» Provided material:
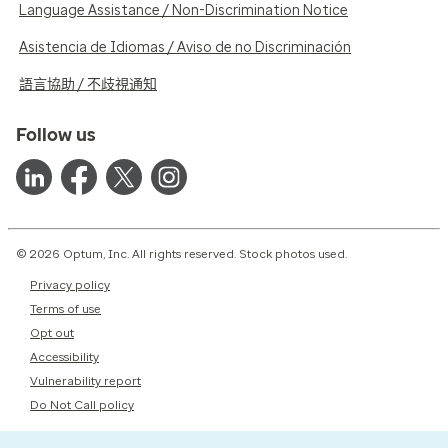
Language Assistance / Non-Discrimination Notice
Asistencia de Idiomas / Aviso de no Discriminación
語言協助 / 不歧視通知
Follow us
© 2026 Optum, Inc. All rights reserved. Stock photos used.
Privacy policy
Terms of use
Opt out
Accessibility
Vulnerability report
Do Not Call policy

» What this task involves: Type the lines above out again exactly as they appear, skipping every picture.

» Problem solution:
Language Assistance / Non-Discrimination Notice
Asistencia de Idiomas / Aviso de no Discriminación
語言協助 / 不歧視通知
Follow us
© 2026 Optum, Inc. All rights reserved. Stock photos used.
Privacy policy
Terms of use
Opt out
Accessibility
Vulnerability report
Do Not Call policy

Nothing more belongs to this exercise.